An impassioned apology for spreading American hegemony throughout the world.
Nation-building, writes Suri (History/Univ. of Wisconsin; Henry Kissinger and the American Century, 2007, etc.), is like parenting. In order to bolster good conduct and civilized behavior in unruly nascent states, the United States intercedes by offering military protection and financial assistance so that the fledglings can get on their feet and organize their own future. This is how Suri characterizes the definitive nation-building “projects” throughout American history: the founding of the Republic, Reconstruction of the recalcitrant Confederacy, wresting the Philippines from Spain at the turn of the 19th century, the Marshall Plan implemented to reconstruct Europe and Asia after World War II and the sticky interventions in Korea, Vietnam and finally Afghanistan. In this patriotic study, Suri traces the origins of American nation-building as propounded best by James Madison and Alexander Hamilton in a unique synthesis of plurality and union. This “fusion of republicanism and empire” would not only justify U.S. expansion from coast to coast, but also intervention elsewhere in order to eliminate perceived threats to its stability and preserve world order.

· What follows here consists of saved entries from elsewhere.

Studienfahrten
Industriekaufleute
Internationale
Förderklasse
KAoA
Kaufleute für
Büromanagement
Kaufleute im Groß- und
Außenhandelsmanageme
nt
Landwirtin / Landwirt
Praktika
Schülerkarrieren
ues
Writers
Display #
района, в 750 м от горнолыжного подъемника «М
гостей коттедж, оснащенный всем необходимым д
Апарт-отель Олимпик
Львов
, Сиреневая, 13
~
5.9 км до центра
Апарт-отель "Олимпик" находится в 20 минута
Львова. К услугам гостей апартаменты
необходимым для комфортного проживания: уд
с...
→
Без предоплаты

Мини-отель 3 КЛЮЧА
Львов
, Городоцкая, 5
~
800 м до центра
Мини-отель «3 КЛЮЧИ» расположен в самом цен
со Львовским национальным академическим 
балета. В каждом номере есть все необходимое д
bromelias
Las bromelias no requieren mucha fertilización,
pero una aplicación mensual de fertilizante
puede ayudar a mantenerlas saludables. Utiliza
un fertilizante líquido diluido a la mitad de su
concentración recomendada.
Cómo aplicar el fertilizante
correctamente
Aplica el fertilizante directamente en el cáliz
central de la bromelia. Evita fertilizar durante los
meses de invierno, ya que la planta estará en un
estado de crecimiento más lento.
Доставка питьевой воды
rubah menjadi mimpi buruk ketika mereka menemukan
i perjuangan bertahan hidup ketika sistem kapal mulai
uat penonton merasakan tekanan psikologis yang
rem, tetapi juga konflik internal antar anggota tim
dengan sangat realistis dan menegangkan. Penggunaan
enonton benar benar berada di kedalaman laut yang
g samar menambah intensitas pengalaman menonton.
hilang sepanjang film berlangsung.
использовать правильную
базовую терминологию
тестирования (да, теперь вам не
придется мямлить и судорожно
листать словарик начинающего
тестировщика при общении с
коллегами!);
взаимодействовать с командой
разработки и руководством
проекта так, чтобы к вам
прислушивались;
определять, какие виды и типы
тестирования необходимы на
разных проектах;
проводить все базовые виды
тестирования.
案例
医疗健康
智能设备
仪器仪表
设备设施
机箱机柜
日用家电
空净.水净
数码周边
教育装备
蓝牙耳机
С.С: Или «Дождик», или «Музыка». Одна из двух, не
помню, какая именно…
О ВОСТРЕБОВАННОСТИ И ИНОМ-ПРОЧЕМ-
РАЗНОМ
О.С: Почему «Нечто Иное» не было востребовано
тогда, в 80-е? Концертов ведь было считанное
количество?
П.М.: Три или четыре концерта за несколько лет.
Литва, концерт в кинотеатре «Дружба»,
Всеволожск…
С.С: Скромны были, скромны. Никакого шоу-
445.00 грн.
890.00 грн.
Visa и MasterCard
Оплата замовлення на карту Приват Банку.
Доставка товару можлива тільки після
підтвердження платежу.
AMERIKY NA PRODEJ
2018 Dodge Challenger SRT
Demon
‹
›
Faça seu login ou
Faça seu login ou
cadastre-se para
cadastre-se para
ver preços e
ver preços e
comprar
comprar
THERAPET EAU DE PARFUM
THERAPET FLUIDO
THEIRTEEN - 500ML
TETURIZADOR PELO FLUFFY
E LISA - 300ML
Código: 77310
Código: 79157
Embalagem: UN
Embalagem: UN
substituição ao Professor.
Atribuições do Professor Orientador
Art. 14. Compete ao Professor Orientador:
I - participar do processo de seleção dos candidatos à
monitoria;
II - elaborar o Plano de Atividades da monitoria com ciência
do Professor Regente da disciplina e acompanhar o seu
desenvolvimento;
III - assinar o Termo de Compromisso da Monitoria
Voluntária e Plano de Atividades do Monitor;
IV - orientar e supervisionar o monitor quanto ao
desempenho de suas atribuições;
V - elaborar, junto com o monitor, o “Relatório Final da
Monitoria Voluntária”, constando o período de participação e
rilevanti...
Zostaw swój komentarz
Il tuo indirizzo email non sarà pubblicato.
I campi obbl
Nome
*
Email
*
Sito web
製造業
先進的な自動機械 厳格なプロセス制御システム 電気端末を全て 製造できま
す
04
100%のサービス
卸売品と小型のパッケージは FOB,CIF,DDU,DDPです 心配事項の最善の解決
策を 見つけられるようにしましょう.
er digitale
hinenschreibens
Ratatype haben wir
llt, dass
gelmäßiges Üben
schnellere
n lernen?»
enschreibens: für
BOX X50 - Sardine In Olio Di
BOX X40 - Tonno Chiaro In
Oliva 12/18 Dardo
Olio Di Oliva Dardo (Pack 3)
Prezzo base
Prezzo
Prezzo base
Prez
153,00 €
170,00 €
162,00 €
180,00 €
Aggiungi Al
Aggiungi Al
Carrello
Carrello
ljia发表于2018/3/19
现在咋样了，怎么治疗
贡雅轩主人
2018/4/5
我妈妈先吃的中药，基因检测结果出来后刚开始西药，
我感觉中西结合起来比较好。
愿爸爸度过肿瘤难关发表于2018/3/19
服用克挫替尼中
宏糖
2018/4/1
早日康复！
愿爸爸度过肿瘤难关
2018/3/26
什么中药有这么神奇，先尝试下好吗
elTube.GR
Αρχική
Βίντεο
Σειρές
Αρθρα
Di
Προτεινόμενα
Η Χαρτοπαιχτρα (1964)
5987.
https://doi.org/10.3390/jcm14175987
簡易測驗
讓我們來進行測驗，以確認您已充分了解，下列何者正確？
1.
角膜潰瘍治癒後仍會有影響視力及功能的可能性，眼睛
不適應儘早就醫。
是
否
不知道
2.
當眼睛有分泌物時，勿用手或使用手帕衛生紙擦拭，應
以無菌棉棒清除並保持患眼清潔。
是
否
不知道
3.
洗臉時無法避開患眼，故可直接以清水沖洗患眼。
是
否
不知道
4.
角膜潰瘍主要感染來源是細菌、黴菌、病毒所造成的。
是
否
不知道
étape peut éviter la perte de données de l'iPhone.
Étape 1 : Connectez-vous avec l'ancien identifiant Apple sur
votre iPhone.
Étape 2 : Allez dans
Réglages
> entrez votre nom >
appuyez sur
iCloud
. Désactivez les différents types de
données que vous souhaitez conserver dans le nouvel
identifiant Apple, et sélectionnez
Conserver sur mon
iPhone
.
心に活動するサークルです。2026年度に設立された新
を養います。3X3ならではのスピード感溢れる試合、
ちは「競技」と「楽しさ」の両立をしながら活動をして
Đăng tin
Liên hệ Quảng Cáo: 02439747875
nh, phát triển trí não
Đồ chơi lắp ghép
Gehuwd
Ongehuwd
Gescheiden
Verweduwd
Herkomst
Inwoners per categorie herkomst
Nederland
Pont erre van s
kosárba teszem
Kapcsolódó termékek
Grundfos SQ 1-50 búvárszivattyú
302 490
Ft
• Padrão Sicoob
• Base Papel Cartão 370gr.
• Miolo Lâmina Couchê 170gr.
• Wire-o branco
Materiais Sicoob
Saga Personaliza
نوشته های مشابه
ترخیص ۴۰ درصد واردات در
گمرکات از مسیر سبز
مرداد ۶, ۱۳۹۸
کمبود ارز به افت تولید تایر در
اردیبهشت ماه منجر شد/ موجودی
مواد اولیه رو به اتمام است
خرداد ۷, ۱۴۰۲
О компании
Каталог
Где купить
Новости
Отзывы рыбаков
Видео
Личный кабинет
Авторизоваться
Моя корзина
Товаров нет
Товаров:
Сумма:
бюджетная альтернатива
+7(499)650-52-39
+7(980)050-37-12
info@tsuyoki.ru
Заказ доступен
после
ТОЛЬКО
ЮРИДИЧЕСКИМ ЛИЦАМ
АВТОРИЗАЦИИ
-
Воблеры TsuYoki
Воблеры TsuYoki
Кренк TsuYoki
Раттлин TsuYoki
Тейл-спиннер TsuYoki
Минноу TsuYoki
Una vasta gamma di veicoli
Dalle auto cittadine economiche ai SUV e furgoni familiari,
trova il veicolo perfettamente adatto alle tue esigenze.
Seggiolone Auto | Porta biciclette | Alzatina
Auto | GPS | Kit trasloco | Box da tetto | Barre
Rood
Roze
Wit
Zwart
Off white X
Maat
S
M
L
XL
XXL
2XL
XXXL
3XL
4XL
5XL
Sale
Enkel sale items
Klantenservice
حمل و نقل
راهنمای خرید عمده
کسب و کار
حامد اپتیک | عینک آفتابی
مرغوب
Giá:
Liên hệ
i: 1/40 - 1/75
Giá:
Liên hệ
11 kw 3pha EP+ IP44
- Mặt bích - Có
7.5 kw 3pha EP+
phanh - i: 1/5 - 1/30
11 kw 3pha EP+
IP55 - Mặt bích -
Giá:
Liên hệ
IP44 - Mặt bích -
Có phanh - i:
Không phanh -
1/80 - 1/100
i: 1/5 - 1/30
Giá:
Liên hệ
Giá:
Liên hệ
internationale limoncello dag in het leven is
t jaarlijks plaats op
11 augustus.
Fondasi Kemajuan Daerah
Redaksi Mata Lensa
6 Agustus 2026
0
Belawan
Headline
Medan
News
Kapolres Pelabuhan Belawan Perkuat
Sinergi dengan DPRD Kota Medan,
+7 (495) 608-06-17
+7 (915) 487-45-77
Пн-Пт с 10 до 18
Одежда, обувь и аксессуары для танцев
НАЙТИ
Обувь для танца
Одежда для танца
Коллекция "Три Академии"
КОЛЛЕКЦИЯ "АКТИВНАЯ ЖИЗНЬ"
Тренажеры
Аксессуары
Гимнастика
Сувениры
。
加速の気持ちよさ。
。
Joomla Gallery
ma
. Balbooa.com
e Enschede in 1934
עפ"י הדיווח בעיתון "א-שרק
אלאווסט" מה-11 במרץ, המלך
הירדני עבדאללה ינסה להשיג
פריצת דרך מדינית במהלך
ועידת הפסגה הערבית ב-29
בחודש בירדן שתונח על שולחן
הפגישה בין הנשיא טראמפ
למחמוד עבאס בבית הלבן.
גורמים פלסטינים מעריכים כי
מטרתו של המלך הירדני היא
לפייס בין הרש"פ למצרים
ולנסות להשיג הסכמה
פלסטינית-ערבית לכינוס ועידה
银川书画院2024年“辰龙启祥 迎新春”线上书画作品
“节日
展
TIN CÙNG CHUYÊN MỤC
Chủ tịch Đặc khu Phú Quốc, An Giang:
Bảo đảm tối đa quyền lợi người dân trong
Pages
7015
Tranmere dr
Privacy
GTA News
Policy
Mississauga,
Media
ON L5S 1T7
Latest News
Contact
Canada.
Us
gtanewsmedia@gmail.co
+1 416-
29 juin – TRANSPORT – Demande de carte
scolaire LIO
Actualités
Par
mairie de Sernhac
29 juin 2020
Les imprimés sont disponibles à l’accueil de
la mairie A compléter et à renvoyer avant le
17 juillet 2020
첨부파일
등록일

By virtue of comparison with previous successful nation-building projects such as Reconstruction and rebuilding Germany after World War II, the author faults the Bush administration’s interventions in Afghanistan and Iraq as being too minimal, distracted, stingy and “part-time.” The long-term commitment that Suri urges is not “a traditional empire of forceful repression,” he insists, but more like a “visiting partner.” Finding partners, assisting citizens and even working with corrupt leaders prove acceptable as long as the goal is “stability, unity and cooperation within a functioning set of state institutions.” Unfortunately, the author neatly brushes off the rest of the world’s profound resentment of American self-interest and messianic muscle-flexing.
A blithe historical evaluation that fails to reach the lofty level of Suri’s previous book.